§ Work to be completed
Please set down each record exactly as it appears, but leave out any pictures.

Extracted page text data
=====

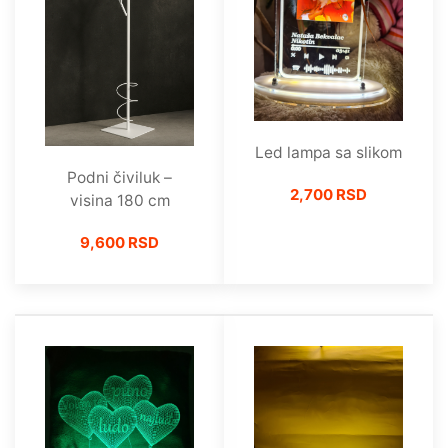
Led lampa sa slikom
Podni čiviluk –
2,700 RSD
visina 180 cm
9,600 RSD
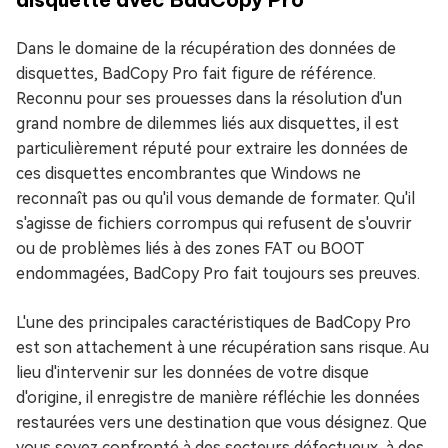
Dans le domaine de la récupération des données de
disquettes, BadCopy Pro fait figure de référence.
Reconnu pour ses prouesses dans la résolution d'un
grand nombre de dilemmes liés aux disquettes, il est
particulièrement réputé pour extraire les données de
ces disquettes encombrantes que Windows ne
reconnaît pas ou qu'il vous demande de formater. Qu'il
s'agisse de fichiers corrompus qui refusent de s'ouvrir
ou de problèmes liés à des zones FAT ou BOOT
endommagées, BadCopy Pro fait toujours ses preuves.
L'une des principales caractéristiques de BadCopy Pro
est son attachement à une récupération sans risque. Au
lieu d'intervenir sur les données de votre disque
d'origine, il enregistre de manière réfléchie les données
restaurées vers une destination que vous désignez. Que
vous soyez confronté à des secteurs défectueux, à des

=====

§ Result for this task
Led lampa sa slikom
Podni čiviluk –
2,700 RSD
visina 180 cm
9,600 RSD
Dans le domaine de la récupération des données de
disquettes, BadCopy Pro fait figure de référence.
Reconnu pour ses prouesses dans la résolution d'un
grand nombre de dilemmes liés aux disquettes, il est
particulièrement réputé pour extraire les données de
ces disquettes encombrantes que Windows ne
reconnaît pas ou qu'il vous demande de formater. Qu'il
s'agisse de fichiers corrompus qui refusent de s'ouvrir
ou de problèmes liés à des zones FAT ou BOOT
endommagées, BadCopy Pro fait toujours ses preuves.
L'une des principales caractéristiques de BadCopy Pro
est son attachement à une récupération sans risque. Au
lieu d'intervenir sur les données de votre disque
d'origine, il enregistre de manière réfléchie les données
restaurées vers une destination que vous désignez. Que
vous soyez confronté à des secteurs défectueux, à des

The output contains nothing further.